Wednesday, October 15, 2014

The Process of Writing

by Selaine Henriksen

When we speak of the writing process, often what is being referred to is the habit of sitting down every day and writing. It can also refer to actively learning the craft, reading what others have to say, and reading, reading, reading. I have an ecelctic taste in reading (hence the blog title and I often bounce from one genre to another, as well as to non-fiction and of course, down the rabbit hole of the internet.

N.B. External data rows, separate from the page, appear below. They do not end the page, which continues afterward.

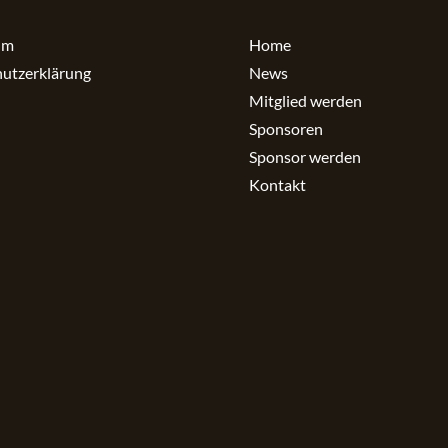
um
Home
utzerklärung
News
Mitglied werden
Sponsoren
Sponsor werden
Kontakt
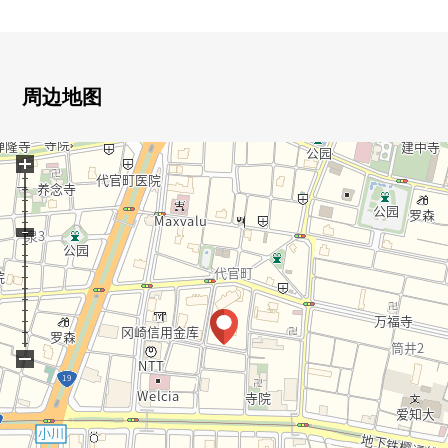
・ 2005年8月築，大和住宅工业株式会社开发并分售
・像有Rotary式路径，房檐的门廊酒店的入口
・有卷帘门gate，并且有地面停车场停车场(每月费用7,000
日元～14,000日元)
周边地图
・ 图书或者贵宾室等的充实的共用部分
・有进行以快递的代办代表的各种各样的业务的礼宾服务
+
・可饲养宠物(有规章)
▼房间的特徴
・向所在阶11楼，东南有，阳光，通风、风景良好
・实际使用面积84.67平米的3LDK的房间
・住戸内是高低差别的少的无障碍设计
・LDK是约17.7张塌塌米面积
▼设备
・在客餐厅，有地板暖气
−
・有浴室暖气烘干机
・能用于污垢物洗的洗手台
▼翻新内容(2026年5月实施)
[交换]组合厨房、盥洗台、整体卫浴·厕所、洗衣槽、洗衣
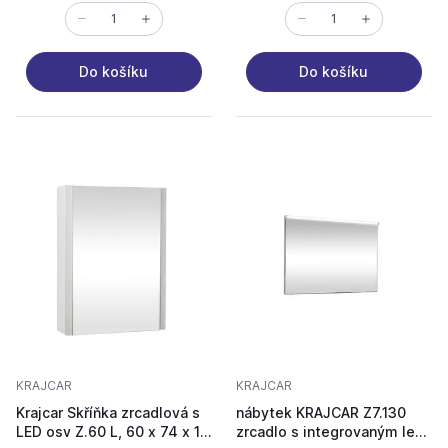
Do košíku
Do košíku
KRAJCAR
KRAJCAR
Krajcar Skříňka zrcadlová s
nábytek KRAJCAR Z7.130
LED osv Z.60 L, 60 x 74 x 17
zrcadlo s integrovaným led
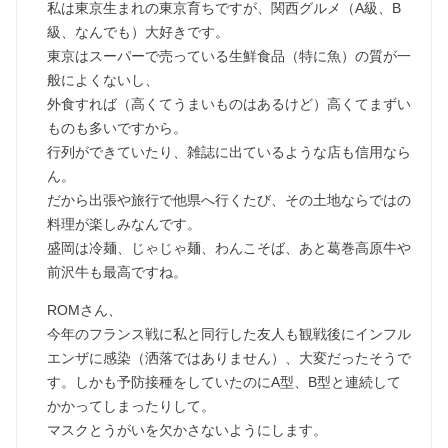
私は東京生まれの東京育ちですが、関西グルメ（A級、B
級、なんでも）大好きです。
東京はスーパーで売っている生鮮食品（特に魚）の質が一
般によくないし、
外食すれば（高くてうまいものはあるけど）高くてまずい
ものも多いですから。
行列ができていたり、雑誌に出ているような店も信用なら
ん。
だから出張や旅行で他県へ行くたび、その土地ならではの
料理が楽しみなんです。
盛岡は冷麺、じゃじゃ麺、わんこそば、あと葛巻高原牛や
前沢牛も最高ですね。
ROMさん、
今年のフランス戦に私と同行した友人も観戦後にインフル
エンザに感染（洒落ではありません）、大変だったそうで
す。しかも予防接種をしていたのにA型、B型と連続して
かかってしまったりして。
マスクとうがいを欠かさないようにします。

One rule I always tried to keep when reading other's work, was to finish one book before I began another. I don't any more. I have less time than I used to, and if a book hasn't grabbed me (I'll give it a chapter or two) I'm done with it. Maybe I'll pick it up again at another time. Books can resonate with where you are in your life and maybe this one will affect me later.

In a similar fashion I find the creative process different from the writing process. A story I'm working on may come to a screeching halt, mainly due to the fact that I haven't solved a plot problem. I'll sit and try and force it. Literally mashing the key board, hoping something will come out that I can shape into a plot. What usually happens instead—at least for me—is that a completely new character, and their story, waltz into my head. I used to fight it—no, I must finish one story before I move on to another—but now I go with it. Start the next one. And, when that one comes to a grinding halt, as they are want to do, I go back to the first one, and seeing it with fresh eyes, the answer to whatever problem there was, suddenly appears. This way I always have something to work on and, as my stories are as ecclectic as my reading, and are very different in tone and style. When I return to something it feels fresh, instead of forced.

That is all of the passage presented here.